Wonder, a state of fascination, like the world appears after snorting few lines of coke, and suddenly this is getting interesting.

 

When I saw my newborn baby sister the first time in the hospital, I held the small girl and her head smelled like yogurt or spoiling milk and that was, suddenly, fascinating.  It was like I, only ten, took my sunglasses off in a swift right to left motion.

 

Though I am left handed for writing, I often favor my right with certain sports like taking my sunglasses off.

 

I bridged the divide between my brain’s hemispheres through art and soft drugs and bad decisions.

 

I can see everything.

 

When I arrive indoors in a relaxed state, I take my sunglasses off with both hands. This motion is an adjustment to a differing lighting and my human form’s adjustments. It is reasonable.

 

But when I see something good or charged in some way, I start from the right, using my right hand, and slowly take my sunglasses off.  By the time the glasses are off, my hand is on the left hand side of my face. Then my arm falls slowly beside me holding the frames.

 

Then I stand in my Jeep, soiling the leather.

 

I stand in the Jeep of my life thus confounding scores of ex-boyfriends.

 

When I run into a friend on the sidewalk, I might take off my sunglasses to see the friend better.

 

Right to left.

 

Or left to right (if holding packages).

 

I love my beautiful friends.

 

I love to regard my beautiful friends.

 

To take the lens between us away is to show you the wonder of friendship and what beauty, glamor, handsomeness or trashiness I might not have before seen.

 

To see that which previously could not and perhaps may never be seen again.

 

I want to take my sunglasses off for those I care about.

 

I felt I might drop my sister, but I didn’t because I wasn’t wearing any sunglasses. I was correct.

 

Later on, an hour and a half into the movie, Ellie admitted that when she took her sunglasses off she didn’t fear the dinosaur enough.

 

She took her sunglasses off, but she was too open to them and their beauty. She should have kept her sunglasses on. Or she should have returned them to her face.

 

She did not respect and fear them like she should have.
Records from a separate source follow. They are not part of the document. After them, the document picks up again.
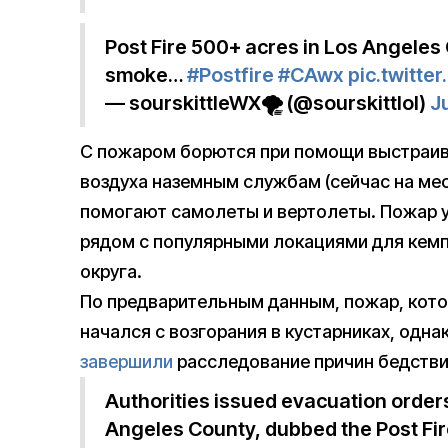
Post Fire 500+ acres in Los Angeles
smoke…
#Postfire
#CAwx
pic.twitt
— sourskittleWX🌪️ (@sourskittlol)
J
С пожаром борются при помощи выстраив
воздуха наземным службам (сейчас на ме
помогают самолеты и вертолеты. Пожар у
рядом с популярными локациями для кемп
округа.
По предварительным данным, пожар, котор
начался с возгорания в кустарниках, одна
завершили
расследование причин бедстви
Authorities issued evacuation orders
Angeles County, dubbed the Post Fir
She admits this in the movie.

 

Rewatch it if you don’t believe me.

 

Take your sunglasses off if you don’t believe me.

 

And she, Ellie, took a kind of responsibility for the whole thing which is (keep your sunglasses on for this) not unexpected: women often apologize for things they have nothing to do with.

 

You bumped into me.  I’m sorry.

 

I’m sorry!  It’s a tic.

 

Take your sunglasses off now.

 

Put them back on.

 

Jeff Goldblum played Ian Malcolm, a mathematician, whose sunglasses stay on his head for most of the movie.

 

He gave a short speech on chaos theory to Ellie while flirting with her. He wore sunglasses the entire time.  So too for his “Life Finds a Way” speech…

 

He was the only character who knew right away the dinosaurs being genetically engineered was a bad idea.

 

In Jurassic Park, sunglasses should always be worn.  Protect yourself.

 

By keeping his sunglasses on the whole time, Ian Malcolm protected himself, his human form, from being exposed to the wonder of the beating, breathing, blazing physical artifact of a physically alive dinosaur in the 20th Century.

 

Hold my hand in a fist and pour some water on it.

 

The drops fall in the direction of the floor of my Jeep.

 

I stand witnessing the world wearing sunglasses in my Jeep.